EXCERPTED DATA>

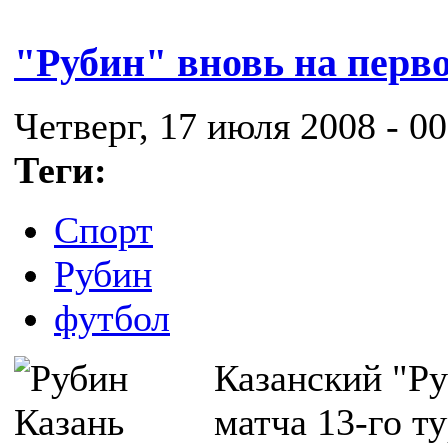
"Рубин" вновь на перв
Четверг, 17 июля 2008 - 00
Теги:
Спорт
Рубин
футбол
Казанский "Ру
матча 13-го т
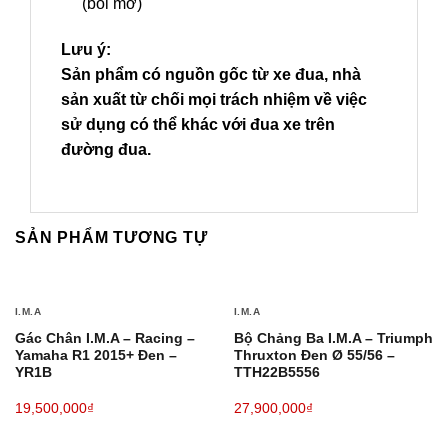
(bôi mỡ)
Lưu ý:
Sản phẩm có nguồn gốc từ xe đua, nhà
sản xuất từ ​​chối mọi trách nhiệm về việc
sử dụng có thể khác với đua xe trên
đường đua.
SẢN PHẨM TƯƠNG TỰ
I.M.A
I.M.A
Gác Chân I.M.A – Racing –
Bộ Chảng Ba I.M.A – Triumph
Yamaha R1 2015+ Đen –
Thruxton Đen Ø 55/56 –
YR1B
TTH22B5556
19,500,000
₫
27,900,000
₫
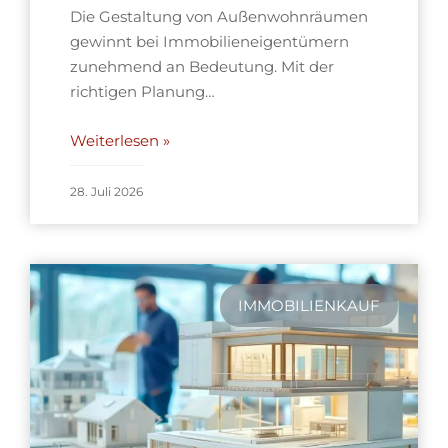
Die Gestaltung von Außenwohnräumen
gewinnt bei Immobilieneigentümern
zunehmend an Bedeutung. Mit der
richtigen Planung…
Weiterlesen »
28. Juli 2026
IMMOBILIENKAUF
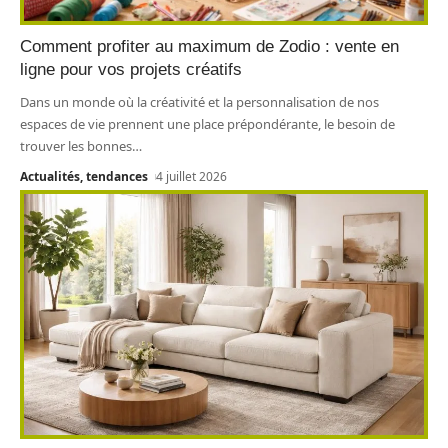
Comment profiter au maximum de Zodio : vente en
ligne pour vos projets créatifs
Dans un monde où la créativité et la personnalisation de nos
espaces de vie prennent une place prépondérante, le besoin de
trouver les bonnes
…
Actualités, tendances
4 juillet 2026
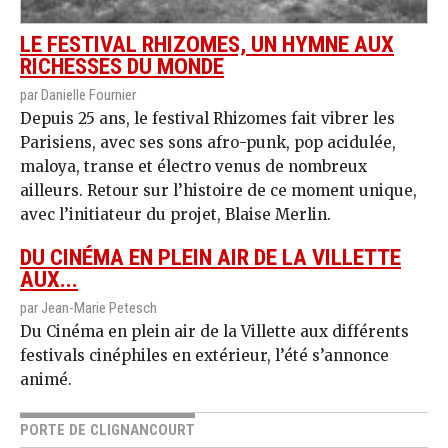
LE FESTIVAL RHIZOMES, UN HYMNE AUX
RICHESSES DU MONDE
par Danielle Fournier
Depuis 25 ans, le festival Rhizomes fait vibrer les
Parisiens, avec ses sons afro-punk, pop acidulée,
maloya, transe et électro venus de nombreux
ailleurs. Retour sur l’histoire de ce moment unique,
avec l’initiateur du projet, Blaise Merlin.
DU CINÉMA EN PLEIN AIR DE LA VILLETTE
AUX...
par Jean-Marie Petesch
Du Cinéma en plein air de la Villette aux différents
festivals cinéphiles en extérieur, l’été s’annonce
animé.
PORTE DE CLIGNANCOURT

WHAT IS BEING ASKED> Find the lines above that contain the word "avec" and copy each one.

ANSWER SPACE>
Parisiens, avec ses sons afro-punk, pop acidulée,
avec l’initiateur du projet, Blaise Merlin.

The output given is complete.